A Percussive Afternoon

I have been to many musical performances in my life; I absolutely love the experience of live music. The majority of these performances have been in the vein of Western music, from classical concerts to rock festivals. However, this past Sunday I attended a musical event at Catlett that centered on Afro-Caribbean rhythms, and it was a very different experience from any past musical event I could recall attending. The “Souza Percussion Duo” consisted of five pieces, and each one was enchanting. A multitude of percussion instruments were played throughout the concert, ranging from marimbas 10 times my size to drums to woodblocks to cymbals.
While the Western ideal in music is usually a single, clear melody backed by one or several harmonies (whether vocal or instrumental), I learned that in traditional African society the ideal sound is “fuzzy”. Just as Westerners prefer clarity in music, Africans and those who follow in their musical traditions strive to create a network of complex and layered melodies. This was reflected in the fact that at most times, both of the musicians were holding two mallets in each hand. This gave them the amazing capability of creating several intricately intertwined melodic lines at all times.

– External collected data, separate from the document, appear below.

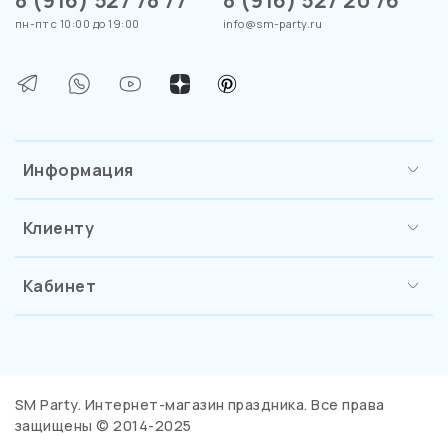
пн-пт с 10:00 до 19:00
info@sm-party.ru
Информация
Клиенту
Кабинет
SM Party. Интернет-магазин праздника. Все права
защищены © 2014-2025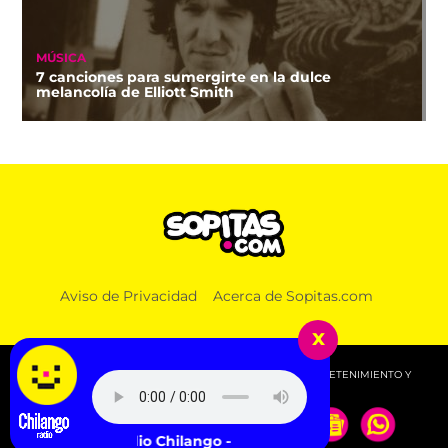
MÚSICA
7 canciones para sumergirte en la dulce
melancolía de Elliott Smith
NOTICIAS
Aviso de Privacidad
Acerca de Sopitas.com
UNAM dice que hay pruebas de la cancelación de
más de 3 mil exámenes en línea por trampa
x
© 2026 SOPITAS.COM - MÚSICA, NOTICIAS, DEPORTES, ENTRETENIMIENTO Y
MÁS!.
Escucha Radio Chilango -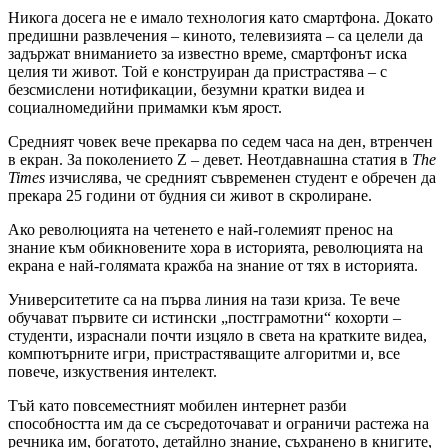
Никога досега не е имало технология като смартфона. Докато
предишни развлечения – киното, телевизията – са целели да
задържат вниманието за известно време, смартфонът иска
целия ти живот. Той е конструиран да пристрастява – с
безсмислени нотификации, безумни кратки видеа и
социалномедийни примамки към ярост.
Средният човек вече прекарва по седем часа на ден, втренчен
в екран. За поколението Z – девет. Неотдавнашна статия в
The
Times
изчислява, че средният съвременен студент е обречен да
прекара 25 години от будния си живот в скролиране.
Ако революцията на четенето е най-големият пренос на
знание към обикновените хора в историята, революцията на
екрана е най-голямата кражба на знание от тях в историята.
Университетите са на първа линия на тази криза. Те вече
обучават първите си истински „постграмотни“ кохорти –
студенти, израснали почти изцяло в света на кратките видеа,
компютърните игри, пристрастяващите алгоритми и, все
повече, изкуствения интелект.
Тъй като повсеместният мобилен интернет разби
способността им да се съсредоточават и ограничи растежа на
речника им, богатото, детайлно знание, съхранено в книгите,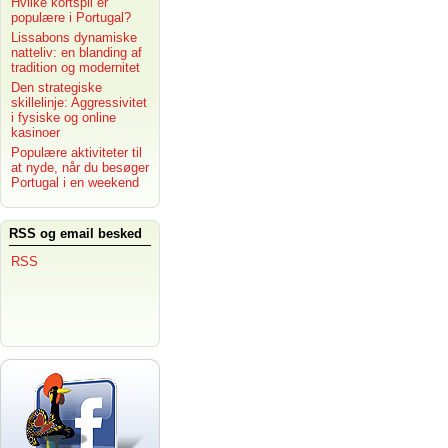
Hvilke kortspil er
populære i Portugal?
Lissabons dynamiske
natteliv: en blanding af
tradition og modernitet
Den strategiske
skillelinje: Aggressivitet
i fysiske og online
kasinoer
Populære aktiviteter til
at nyde, når du besøger
Portugal i en weekend
RSS og email besked
RSS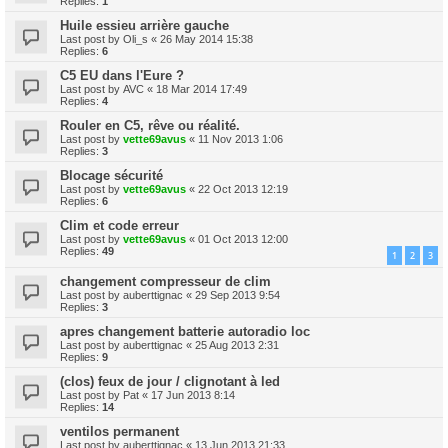
Replies:
1
Huile essieu arrière gauche
Last post by
Oli_s
«
26 May 2014 15:38
Replies:
6
C5 EU dans l'Eure ?
Last post by
AVC
«
18 Mar 2014 17:49
Replies:
4
Rouler en C5, rêve ou réalité.
Last post by
vette69avus
«
11 Nov 2013 1:06
Replies:
3
Blocage sécurité
Last post by
vette69avus
«
22 Oct 2013 12:19
Replies:
6
Clim et code erreur
Last post by
vette69avus
«
01 Oct 2013 12:00
Replies:
49
1
2
3
changement compresseur de clim
Last post by
auberttignac
«
29 Sep 2013 9:54
Replies:
3
apres changement batterie autoradio loc
Last post by
auberttignac
«
25 Aug 2013 2:31
Replies:
9
(clos) feux de jour / clignotant à led
Last post by
Pat
«
17 Jun 2013 8:14
Replies:
14
ventilos permanent
Last post by
auberttignac
«
13 Jun 2013 21:33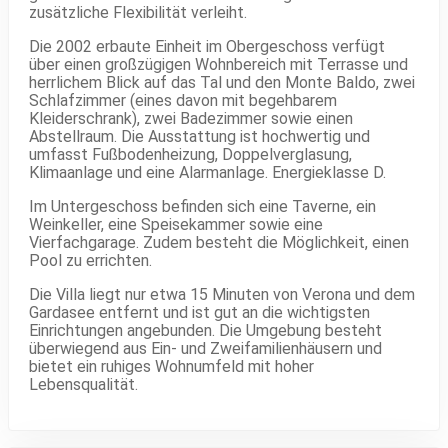
zusätzliche Flexibilität verleiht.
Die 2002 erbaute Einheit im Obergeschoss verfügt
über einen großzügigen Wohnbereich mit Terrasse und
herrlichem Blick auf das Tal und den Monte Baldo, zwei
Schlafzimmer (eines davon mit begehbarem
Kleiderschrank), zwei Badezimmer sowie einen
Abstellraum. Die Ausstattung ist hochwertig und
umfasst Fußbodenheizung, Doppelverglasung,
Klimaanlage und eine Alarmanlage. Energieklasse D.
Im Untergeschoss befinden sich eine Taverne, ein
Weinkeller, eine Speisekammer sowie eine
Vierfachgarage. Zudem besteht die Möglichkeit, einen
Pool zu errichten.
Die Villa liegt nur etwa 15 Minuten von Verona und dem
Gardasee entfernt und ist gut an die wichtigsten
Einrichtungen angebunden. Die Umgebung besteht
überwiegend aus Ein- und Zweifamilienhäusern und
bietet ein ruhiges Wohnumfeld mit hoher
Lebensqualität.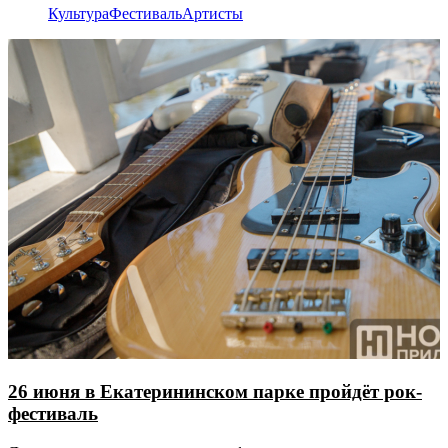
Культура
Фестиваль
Артисты
26 июня в Екатерининском парке пройдёт рок-
фестиваль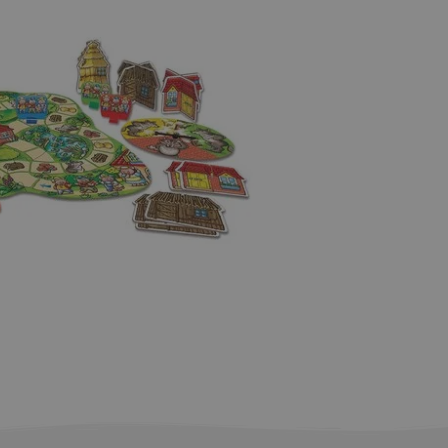
εμα
η στο καλάθι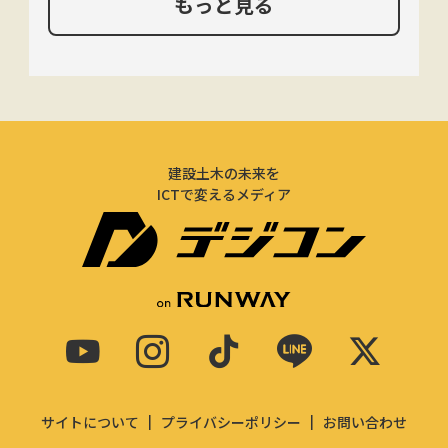
もっと見る
建設土木の未来を
ICTで変えるメディア
サイトについて
プライバシーポリシー
お問い合わせ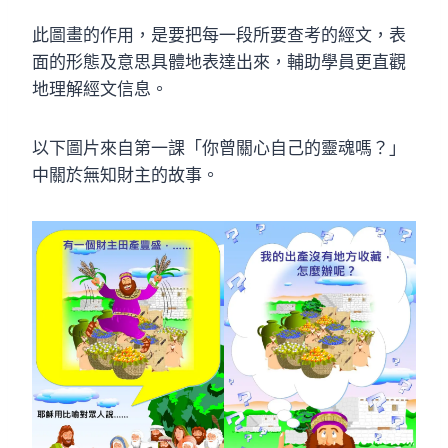
此圖畫的作用，是要把每一段所要查考的經文，表
面的形態及意思具體地表達出來，輔助學員更直觀
地理解經文信息。
以下圖片來自第一課「你曾關心自己的靈魂嗎？」
中關於無知財主的故事。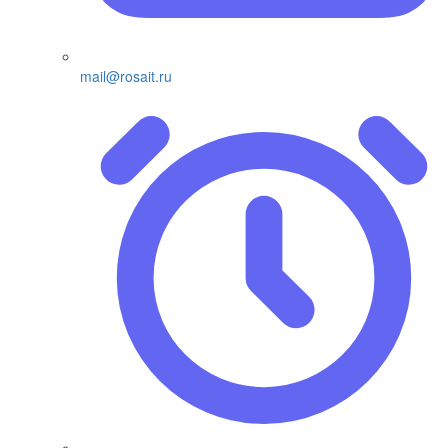
mail@rosait.ru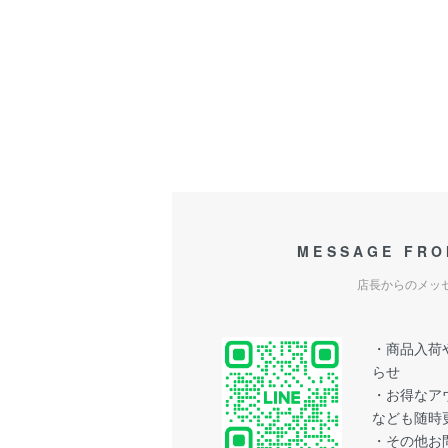
MESSAGE FRO
店長からのメッ
・商品入荷や
らせ
・お得なア
なども随時
・その他お問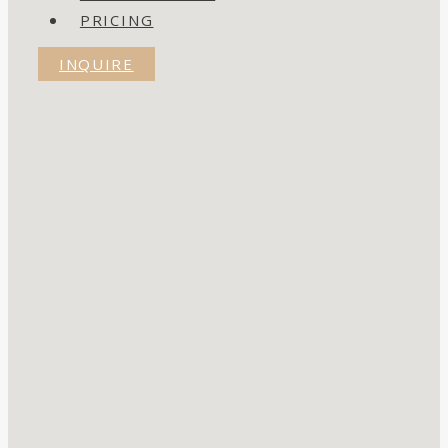
PRICING
INQUIRE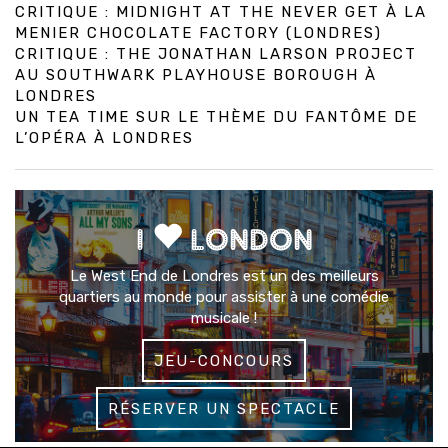
CRITIQUE : MIDNIGHT AT THE NEVER GET À LA
MENIER CHOCOLATE FACTORY (LONDRES)
CRITIQUE : THE JONATHAN LARSON PROJECT
AU SOUTHWARK PLAYHOUSE BOROUGH À
LONDRES
UN TEA TIME SUR LE THÈME DU FANTÔME DE
L’OPÉRA À LONDRES
I
LONDON
Le West End de Londres est un des meilleurs
quartiers au monde pour assister à une comédie
musicale !
JEU-CONCOURS
RÉSERVER UN SPECTACLE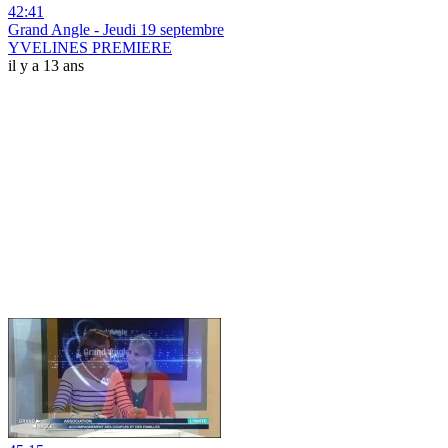
42:41
Grand Angle - Jeudi 19 septembre
YVELINES PREMIERE
il y a 13 ans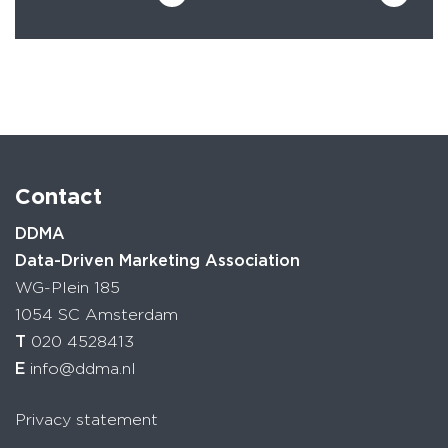
Contact
DDMA
Data-Driven Marketing Association
WG-Plein 185
1054 SC Amsterdam
T
020 4528413
E
info@ddma.nl
Privacy statement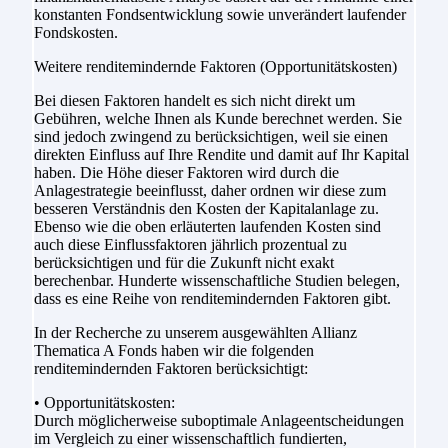
konstanten Fondsentwicklung sowie unverändert laufender
Fondskosten.
Weitere renditemindernde Faktoren (Opportunitätskosten)
Bei diesen Faktoren handelt es sich nicht direkt um
Gebühren, welche Ihnen als Kunde berechnet werden. Sie
sind jedoch zwingend zu berücksichtigen, weil sie einen
direkten Einfluss auf Ihre Rendite und damit auf Ihr Kapital
haben. Die Höhe dieser Faktoren wird durch die
Anlagestrategie beeinflusst, daher ordnen wir diese zum
besseren Verständnis den Kosten der Kapitalanlage zu.
Ebenso wie die oben erläuterten laufenden Kosten sind
auch diese Einflussfaktoren jährlich prozentual zu
berücksichtigen und für die Zukunft nicht exakt
berechenbar. Hunderte wissenschaftliche Studien belegen,
dass es eine Reihe von renditemindernden Faktoren gibt.
In der Recherche zu unserem ausgewählten Allianz
Thematica A Fonds haben wir die folgenden
renditemindernden Faktoren berücksichtigt:
• Opportunitätskosten:
Durch möglicherweise suboptimale Anlageentscheidungen
im Vergleich zu einer wissenschaftlich fundierten,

Another interesting aspect of the structure of the songs was their melismatic quality; they often sounded floating and otherworldly. Rather than having a sharply defined structure or a single time signature at any point, as is the case in much Western music, the focus was on the patterns and rhythms, and the way that they combined to create a mosaic of sound. I had never experienced this approach to music. I enjoyed it immensely, and have certainly been inspired to attend more non-traditional concerts focused on the music of places like Africa and the Caribbean.